## Task to carry out
Nothing but the images is to be left out of your exact copy of the entries.

=======

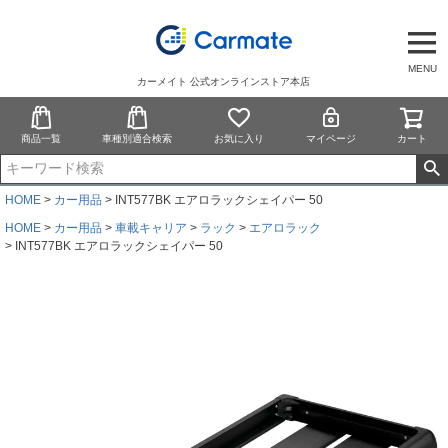
MENU
カーメイト 公式オンラインストア本店
商品一覧
車種別適合検索
お気に入り
マイページ
カート
HOME
カー用品
INT577BK エアロラックシェイパー 50
HOME
カー用品
車載キャリア
ラック
エアロラック
INT577BK エアロラックシェイパー 50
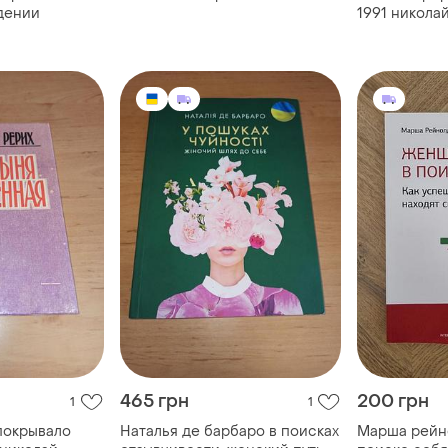
дении
1991 никола
нарушимое 
465 грн
200 грн
1
1
покрывало
Наталья де барбаро в поисках
Марша рейн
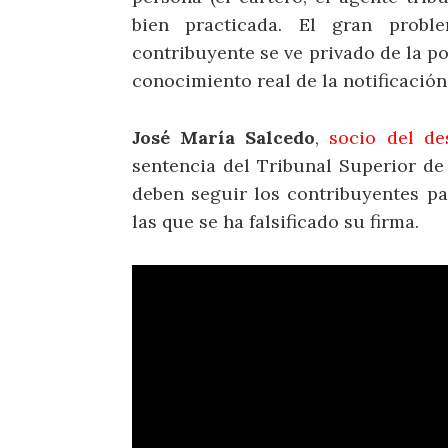
bien practicada. El gran prob
contribuyente se ve privado de la po
conocimiento real de la notificación
José María Salcedo
,
socio del de
sentencia del Tribunal Superior de
deben seguir los contribuyentes pa
las que se ha falsificado su firma.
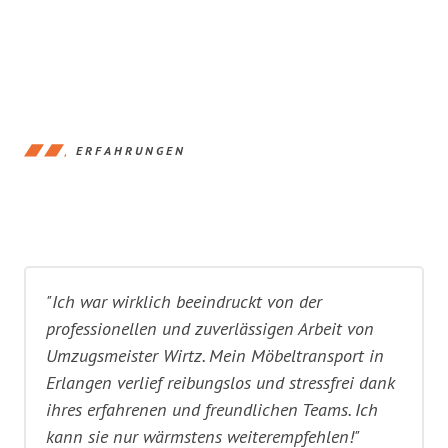
ERFAHRUNGEN
"Ich war wirklich beeindruckt von der
professionellen und zuverlässigen Arbeit von
Umzugsmeister Wirtz. Mein Möbeltransport in
Erlangen verlief reibungslos und stressfrei dank
ihres erfahrenen und freundlichen Teams. Ich
kann sie nur wärmstens weiterempfehlen!"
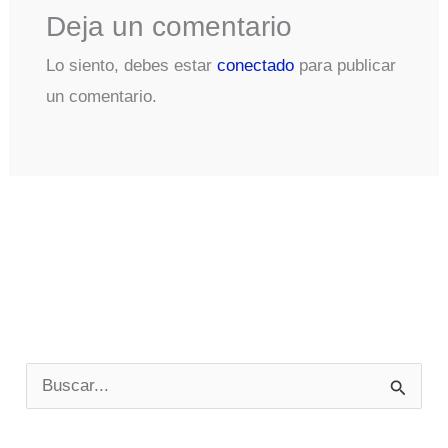
Deja un comentario
Lo siento, debes estar
conectado
para publicar
un comentario.
B
u
s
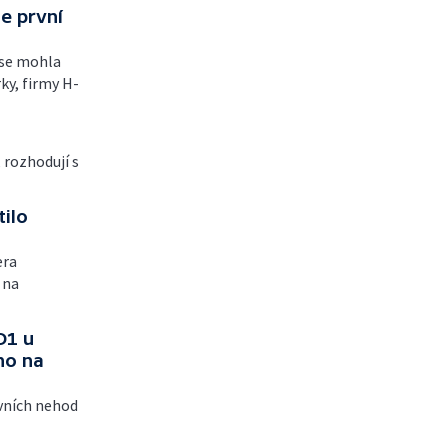
e první
 se mohla
ky, firmy H-
 rozhodují s
tilo
era
 na
D1 u
no na
avních nehod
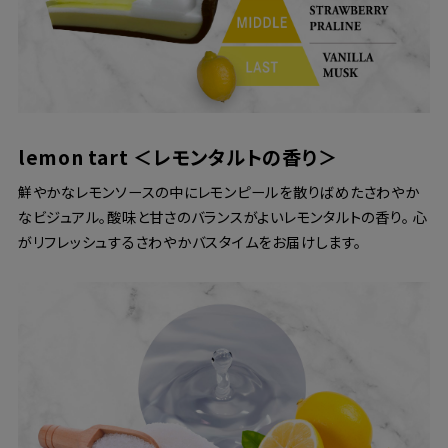
lemon tart ＜レモンタルトの香り＞
鮮やかなレモンソースの中にレモンピールを散りばめたさわやか
なビジュアル。酸味と甘さのバランスがよいレモンタルトの香り。 心
がリフレッシュするさわやかバスタイムをお届けします。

=======

## Response to the exercise
MENU
カーメイト 公式オンラインストア本店
商品一覧
車種別適合検索
お気に入り
マイページ
カート
HOME
カー用品
INT577BK エアロラックシェイパー 50
HOME
カー用品
車載キャリア
ラック
エアロラック
INT577BK エアロラックシェイパー 50
дении
1991 никола
нарушимое 
465 грн
200 грн
1
1
покрывало
Наталья де барбаро в поисках
Марша рейн
bien practicada. El gran prob
contribuyente se ve privado de la po
conocimiento real de la notificación
José María Salcedo
,
socio del de
sentencia del Tribunal Superior de
deben seguir los contribuyentes pa
las que se ha falsificado su firma.
ERFAHRUNGEN
"Ich war wirklich beeindruckt von der
professionellen und zuverlässigen Arbeit von
Umzugsmeister Wirtz. Mein Möbeltransport in
Erlangen verlief reibungslos und stressfrei dank
ihres erfahrenen und freundlichen Teams. Ich
kann sie nur wärmstens weiterempfehlen!"
Deja un comentario
Lo siento, debes estar
conectado
para publicar
un comentario.
B
u
s
e první
 se mohla
ky, firmy H-
 rozhodují s
tilo
era
 na
D1 u
no na
avních nehod
lemon tart ＜レモンタルトの香り＞
鮮やかなレモンソースの中にレモンピールを散りばめたさわやか
なビジュアル。酸味と甘さのバランスがよいレモンタルトの香り。 心
がリフレッシュするさわやかバスタイムをお届けします。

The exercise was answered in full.